Amelia’s parents had a rocky marriage and her father had a drinking problem. As a young girl, her father and mother had to leave the state and find work elsewhere. Her grandmother home schooled her until the 7th grade. After this, she moved to Iowa, then to Minnesota, and then to Chicago with her mom. When she reached high school age, Amelia rejected to attend the local school and instead chose to go to one further away because of its science program.

After a brief stint as a nurse’s aid with her sister, Amelia Earhart caught the flying bug and never let go. In 1919 at a flying exhibition, a pilot tried to steer his plane as close to Amelia and her sister as he could to make them scurry away. Amelia wouldn’t budge as the red trick plane swooped low next to her. She later exclaimed, “I did not understand it at the time, but I believe that little red airplane said something to me as it swished by.” She then visited her parents in California, where her Dad’s friend took her for a flight. “By the time I had got two or three hundred feet off the ground, I knew I had to fly.” She worked odd jobs to pay for flight school. To reach flight school, she had to take a bus and then walk four miles. She became only the 16th woman in the country to earn her pilot’s license.

Continuing to fly, Earhart also began to write about her flight experiences and promoted the idea of women flying. She moved to Boston and established herself as a writer for various newspapers and magazines about flying. She was then asked in 1928 to fly as the first female passenger on a transatlantic flight. This event, although she described her actions as sitting like a sack of potatoes on a plane, kicked off her celebrity status.

She became a worldwide celebrity and went on a speaking tour, wrote books and articles, and was affectionately nicknamed “Lucky Lindy” as some thought she resembled Charles Lindbergh, a male aviation celebrity at the time. Publicist George Putnam worked to make her famous, and Amelia even started her own women’s fashion line that was advertised for the “new woman.” She became Associate Editor for Cosmopolitan, at the time a respected magazine, and used it to promote women as pilots.

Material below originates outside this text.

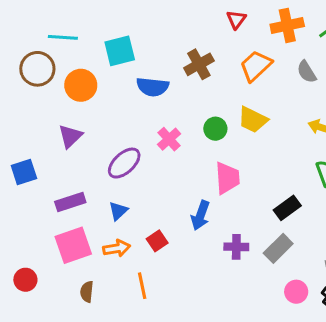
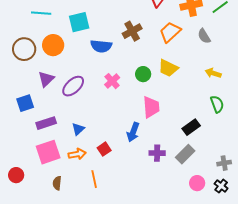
brown circle: (37, 69) -> (24, 49), moved
purple ellipse: (124, 163) -> (73, 86), moved
blue square: (24, 172) -> (25, 103), moved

After asking her six time to marry him, Amelia Earhart agreed to become George Putnam’s wife. However, in a letter to him, she warned, “”I want you to understand I shall not hold you to any medieval code of faithfulness to me nor shall I consider myself bound to you similarly.” She continued, “I may have to keep some place where I can go to be by myself, now and then, for I cannot guarantee to endure at all times the confinement of even an attractive cage.” She never went by Mrs. Putnam, and in fact, sometimes Putnam was referred to as Mr. Earhart.

By 1935, Amelia Earhart began planning another first – to be the first aviator to circumnavigate the globe near the equator. She planned to stop to refuel and rest along the way. Sadly, she, her navigator, and her plane disappeared one early morning somewhere in the Pacific Ocean. For technical reasons, a ship’s radioman was able to receive messages from her but she was unable to hear anything he said, and she was flying off course, out of range of sight or help from anyone. Her plane disappeared on the morning of July 2, 1937. It is still a mystery exactly what happened.